Sind dies Soundboxen einer Anlage oder via Funk? 
Wie sind diese Boxen am PC angeschlossen? Via externer Verstärker?
Weil; Mein Vater hatte ähnliche Probleme mit seiner alten Stereoanlage. Die Anlage war ausgeschalten, aber zwischendurch konnte man was aus den Boxen hören. 
Abhilfe könnten abgeschirmte Lautsprecherkabel sein.


----------



## ComFreek (6. Mai 2010)

Sorry, dass ich erst jetzt antworte.
Also die Stereo-Lautsprecher sind direkt via "normales" Kabel an den Computer angeschlossen.
Neulich wo ich den PC runtergefahren habe, kam bis zum Schluss (=Computer geht völlig aus) noch eine französische Serie oder so gehört.
Nach dem der Strom völlig weg war (also die Lautsprecher sind an eine andere Steckdosenleiste angeschlossen), kam kein Ton mehr aus denen.



> Abhilfe könnten abgeschirmte Lautsprecherkabel sein.


Kann es sein dass äußere Einflüsse dies also bewirken?


----------



## PC Heini (6. Mai 2010)

Bei meinem Vater war es der Fall.

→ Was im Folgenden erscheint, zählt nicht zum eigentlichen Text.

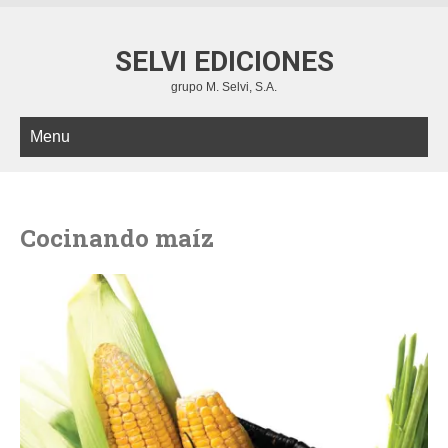
SELVI EDICIONES
grupo M. Selvi, S.A.
Menu
Cocinando maíz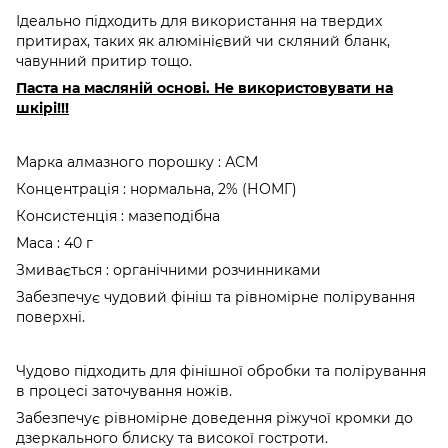
Ідеально підходить для використання на твердих
притирах, таких як алюмінієвий чи скляний бланк,
чавунний притир тощо.
Паста на масляній основі. Не використовувати на
шкірі!!!
Марка алмазного порошку : АСМ
Концентрація : нормальна, 2% (НОМГ)
Консистенція : мазеподібна
Маса : 40 г
Змивається : органічними розчинниками
Забезпечує чудовий фініш та рівномірне полірування
поверхні.
Чудово підходить для фінішної обробки та полірування
в процесі заточування ножів.
Забезпечує рівномірне доведення ріжучої кромки до
дзеркального блиску та високої гостроти.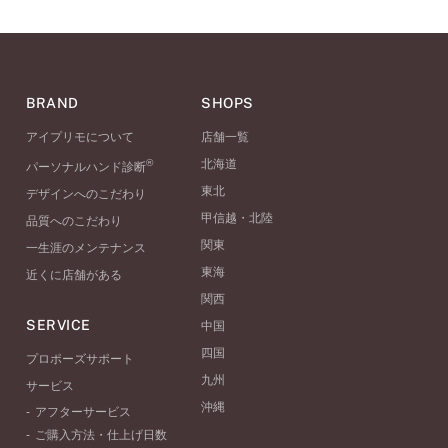
BRAND
SHOPS
アイプリモについて
店舗一覧
®
北海道
パーソナルハンド診断
東北
デザインへのこだわり
甲信越・北陸
品質へのこだわり
関東
一生涯のメンテナンス
東海
近くに店舗がある
関西
SERVICE
中国
四国
プロポーズサポート
九州
サービス
沖縄
アフターサービス
ご購入方法・仕上げ日数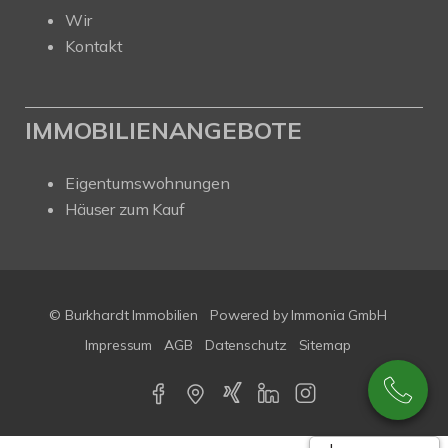
Wir
Kontakt
IMMOBILIENANGEBOTE
Eigentumswohnungen
Häuser zum Kauf
© Burkhardt Immobilien
Powered by Immonia GmbH
Impressum
AGB
Datenschutz
Sitemap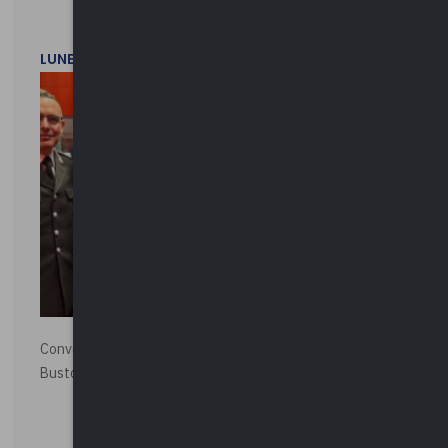
LUNEDì 1 DICEMBRE 2025
Convegno “La Polizia Locale per la sicurezza della città”,
Busto Arsizio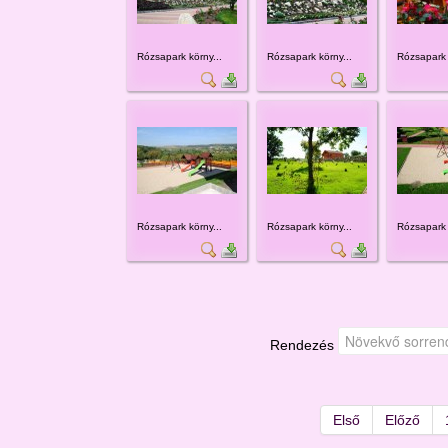
Rózsapark körny...
Rózsapark körny...
Rózsapark 
Rózsapark körny...
Rózsapark körny...
Rózsapark 
Rendezés
Első
Előző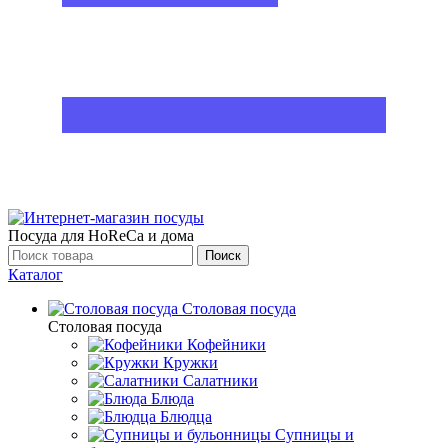
Посуда для HoReCa и дома
Поиск
Каталог
Столовая посуда
Столовая посуда
Кофейники
Кружки
Салатники
Блюда
Блюдца
Супницы и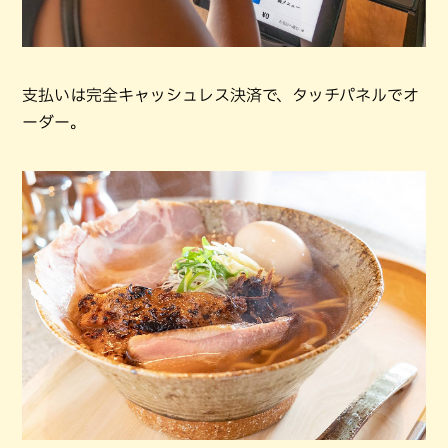
支払いは完全キャッシュレス決済で、タッチパネルでオ
ーダー。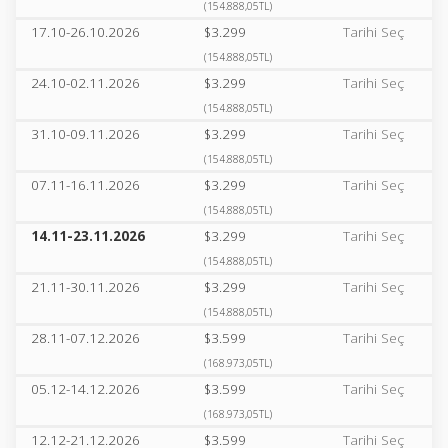
(154.888,05TL)
17.10-26.10.2026
$3.299
Tarihi Seç
(154.888,05TL)
24.10-02.11.2026
$3.299
Tarihi Seç
(154.888,05TL)
31.10-09.11.2026
$3.299
Tarihi Seç
(154.888,05TL)
07.11-16.11.2026
$3.299
Tarihi Seç
(154.888,05TL)
14.11-23.11.2026
$3.299
Tarihi Seç
(154.888,05TL)
21.11-30.11.2026
$3.299
Tarihi Seç
(154.888,05TL)
28.11-07.12.2026
$3.599
Tarihi Seç
(168.973,05TL)
05.12-14.12.2026
$3.599
Tarihi Seç
(168.973,05TL)
12.12-21.12.2026
$3.599
Tarihi Seç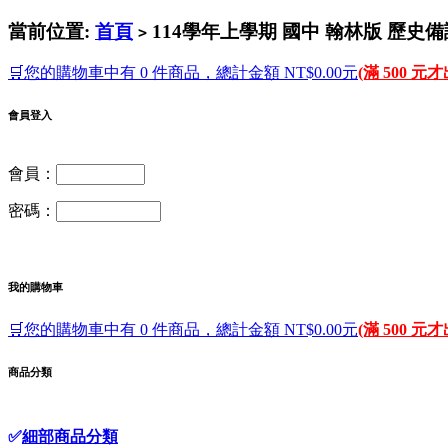
當前位置:
首頁
114學年上學期 國中 翰林版 歷史備
>
🛒您的購物車中有 0 件商品，總計金額 NT$0.00元
(滿 500 元
會員登入
會員：
密碼：
我的購物車
🛒您的購物車中有 0 件商品，總計金額 NT$0.00元
(滿 500 元
商品分類
✅
細部商品分類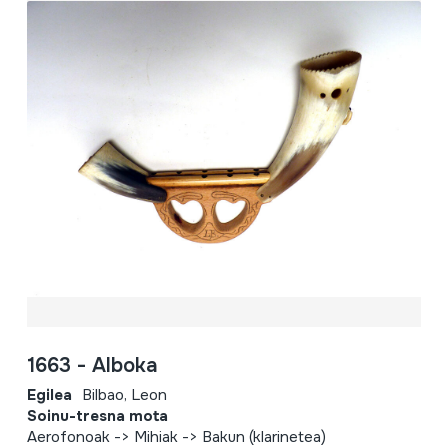
1663 - Alboka
Egilea
Bilbao, Leon
Soinu-tresna mota
Aerofonoak -> Mihiak -> Bakun (klarinetea)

Auch kann es bei Dir an der Soundkarte oder Stromnetz liegen. Das ganze passiert jedenfalls auf Frequenz Basis. Auch ein schlecht geschirmtes Netzteil der Lautsprecher kann die Ursache auslösen. Schlecht geschirmter Verstärker der Boxen ist auch möglich.
Ich würde mal mit anderen Lautsprechern testen. Vlt hat einer Deiner Kollegen was rumliegen, der sie Dir zum testen ausleiht.


----------



## ComFreek (6. Mai 2010)

Ich glaube ich habe noch paar alte Lautsprecher, melde mich dann wieder.
Was vielleicht nocht interessant ist, dass wenn ich Kopfhörer in den Lautsprecher (hat einen extra-Anschluss) reinstecke, höre ich immer ein Rauschen im Hintergrund (in den Kopfhörern).


----------



## PC Heini (6. Mai 2010)

Ja, das könnte schon das beschriebene Problem sein. Das Stromnetz sowie Kabel haben ne Antennenwirkung.


----------



## Dr Dau (6. Mai 2010)

Hallo!

Nutzt Du W-LAN?
Im Bereich von 2,4 bis 2,5 GHz senden nämlich nicht nur W-LAN, Bluetooth und Microwellen, sondern auch die Geräte zur drahtlosen Video/Audio-Übertragung.

Gruss Dr Dau


----------



## ComFreek (7. Mai 2010)

Also die Lautsprecher sind per Kabel angeschlossen.
Direkt neben dem Computer steht meine "Samsung-Internetbox", da ist auch eine WLan-Antenne dran. Aber es kam auch was aus den Lautsprechern als WLan aus war. (Der Computer, mit dem ich schreibe, ist mit LAN verbunden).
Aber könnte es auch die Strahlung vom kabellosen Telefon sein?


----------



## PC Heini (7. Mai 2010)

Ist auch möglich. Um dies herauszufinden, müsste man Messgeräte haben. Oder eine Firma beauftragen. Aber ich glaube kaum, dass sich dies ein privater antun will. 
Möglich kanns auch sein, dass jemand im Haus eine Verbindung über die Stromleitung hat.
Jetzt heissts halt mal alle genannten Tipps durchprobieren. Mehr kann ich nicht helfen.


----------



## ComFreek (7. Mai 2010)

Ja, ich probiere jetzt alle Tip. Werde verschiedene Kombinationen von Lautsprechern und so ausprobieren...f
Melde mich dann wieder


----------



## chmee (7. Mai 2010)

Nicht selten, sowas. Ein Freund hatte in der Anlage auf dem Aux-Weg immer einen Jazz-Sender, wenn der Rechner angeschlossen und an war. Also, erstmal Fehler finden per Ausschlussverfahren. Kopfhörer in den Rechner und merken, dass es der Rechner an sich nicht ist (oder doch?).

mfg chmee


----------



## ComFreek (7. Mai 2010)

chmee hat gesagt.:


> Kopfhörer in den Rechner und merken, dass es der Rechner an sich nicht ist (oder doch?).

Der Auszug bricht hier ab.